* TASK ITEM
Look through the data below and report how many lines include "Back". Only the number should be given.

ENTRIES PROVIDED: Begin

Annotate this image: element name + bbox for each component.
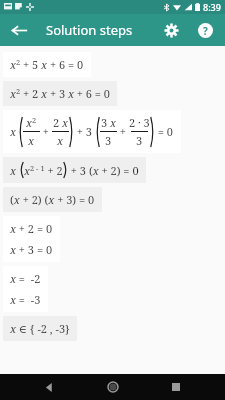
button[interactable]: x2 + 2 x + 3 x + 6 = 0 <box>3 81 117 106</box>
staticText: x = -3 <box>10 292 41 307</box>
staticText: x <box>28 133 35 148</box>
staticText: x + 3 = 0 <box>10 242 53 257</box>
button[interactable]: Back <box>2 14 36 46</box>
staticText: x ∈ { -2 , -3} <box>10 321 70 336</box>
button[interactable]: x ∈ { -2 , -3} <box>3 316 77 341</box>
staticText: x + 2 = 0 <box>10 221 53 236</box>
staticText: (x + 2) (x + 3) = 0 <box>10 192 95 207</box>
staticText: x2 <box>26 115 37 130</box>
staticText: x2 + 2 x + 3 x + 6 = 0 <box>10 86 110 101</box>
button[interactable]: Home <box>98 374 128 400</box>
staticText: 3 <box>136 133 143 148</box>
staticText: x <box>57 133 64 148</box>
button[interactable]: x2 + 5 x + 6 = 0 <box>3 52 91 77</box>
button[interactable]: Recents <box>161 374 191 400</box>
staticText: + 3 <box>74 124 95 139</box>
button[interactable]: (x + 2) (x + 3) = 0 <box>3 187 102 212</box>
staticText: x <box>10 124 17 139</box>
staticText: x = -2 <box>10 271 41 286</box>
staticText: 3 <box>105 133 112 148</box>
staticText: ? <box>203 24 208 38</box>
staticText: 8:39 <box>203 1 221 13</box>
button[interactable]: x = -2 <box>3 266 48 312</box>
staticText: 2 · 3 <box>129 115 150 130</box>
staticText: x2 - 1 + 2 <box>24 163 63 178</box>
staticText: + <box>40 124 52 139</box>
staticText: x <box>10 163 19 178</box>
staticText: + <box>117 124 129 139</box>
button[interactable]: Settings <box>154 14 188 46</box>
button[interactable]: x <box>3 110 181 153</box>
staticText: Solution steps <box>46 21 133 39</box>
staticText: + 3 (x + 2) = 0 <box>68 163 139 178</box>
staticText: 3 x <box>101 115 117 130</box>
button[interactable]: Back <box>34 374 64 400</box>
staticText: = 0 <box>155 124 174 139</box>
staticText: x2 + 5 x + 6 = 0 <box>10 57 84 72</box>
button[interactable]: Help <box>188 14 222 46</box>
button[interactable]: x + 2 = 0 <box>3 216 60 262</box>
staticText: 2 x <box>53 115 69 130</box>
button[interactable]: x <box>3 157 146 183</box>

ENTRIES PROVIDED: End

* SOLUTION TO THIS PROBLEM
2